Michael P. Barry, J.D., an Associate Professor of Economics and Law at Mount St. Marys University (Emmitsburg, Maryland, the U.S.)


What would happen to the economies of the former Soviet Union if they finally implemented a full-fledged free trade agreement? How would this change sector output, GDP, prices, international trade, and the economic welfare of the nation? How would it affect the economies of the FSUs other trading partners? This paper attempts to address these and other issues through the use of a computable general equilibrium model (CGE). The model is a large, multi-regional, multi-sectoral, multi-factor system of simultaneous equations. It introduces the shock of zero tariffs between all FSUs trading partners, and solves for a new economic equilibrium. There are some political and practical obstacles to the completion of such a trade agreement, so this mathematical model in some ways is just a hypothetical experiment. But an analysis of trade effects can nonetheless be useful to any policymaker in the former Soviet space.

1. CGE Model for FSU Trade

How would a FSU free trade agreement change the FSU economies and those of the globe? This section will develop a computable general equilibrium model to quantify the macroeconomic effects of lowering all import tariffs between FSU trading partners to zero. The section is broken into several parts, including: (a) a background of CGE models; (b) the Global Trade Analysis Project (GTAP); (c) the structure of this papers model; (d) model results; (e) model limitations and future research.
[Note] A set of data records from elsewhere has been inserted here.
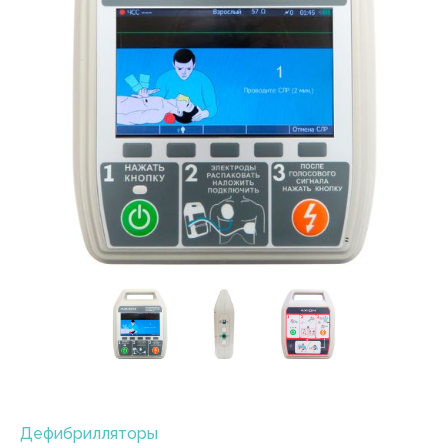
Дефибрилляторы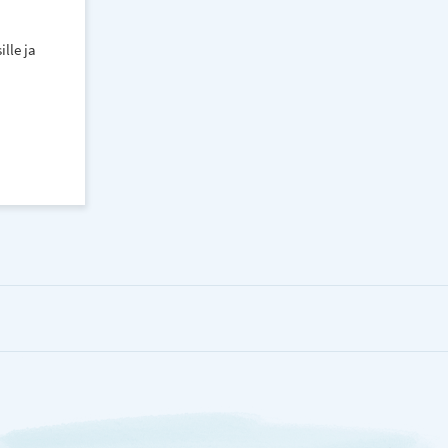
lle ja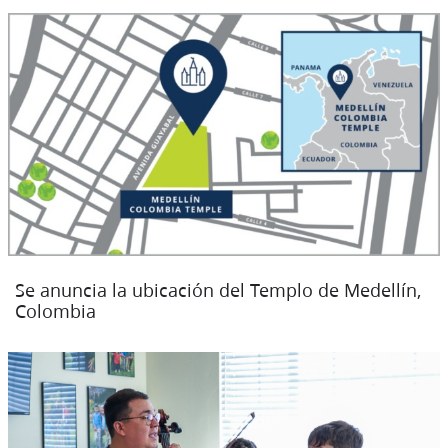
Se anuncia la ubicación del Templo de Medellín,
Colombia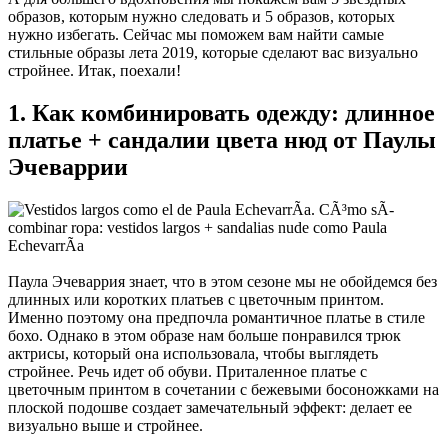
образов, которым нужно следовать и 5 образов, которых
нужно избегать. Сейчас мы поможем вам найти самые
стильные образы лета 2019, которые сделают вас визуально
стройнее. Итак, поехали!
1. Как комбинировать одежду: длинное
платье + сандалии цвета нюд от Паулы
Эчеваррии
Паула Эчеваррия знает, что в этом сезоне мы не обойдемся без
длинных или коротких платьев с цветочным принтом.
Именно поэтому она предпочла романтичное платье в стиле
бохо. Однако в этом образе нам больше понравился трюк
актрисы, который она использовала, чтобы выглядеть
стройнее. Речь идет об обуви. Приталенное платье с
цветочным принтом в сочетании с бежевыми босоножками на
плоской подошве создает замечательный эффект: делает ее
визуально выше и стройнее.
1.1. Background of General Equilibrium Models

General equilibrium, a concept which dates back to Leon Walras (1834-1910), is a pillar of modern economic thought. General equilibrium recognizes that there are many markets in an economy, and that these markets all interact in complex ways with each other. In rough terms, everything depends on everything else. Demand for any one good depends on the prices of all other goods and on income. Income, in turn, depends on wages, profits, and rents, which depend on technology, factor supplies and production, the last of which, in its turn, depends on sales (i.e., demand). Prices depend on wages and profits and vice versa.

Computable General Equilibrium (CGE) modeling specifies all economic relationships in mathematical terms and puts them together in a form that allows the model to predict the change in variables such as prices, output and economic welfare resulting from a change in economic policies. To do this, the model requires information about technology (the inputs required to produce a unit of output), policies and consumer preferences. The key of.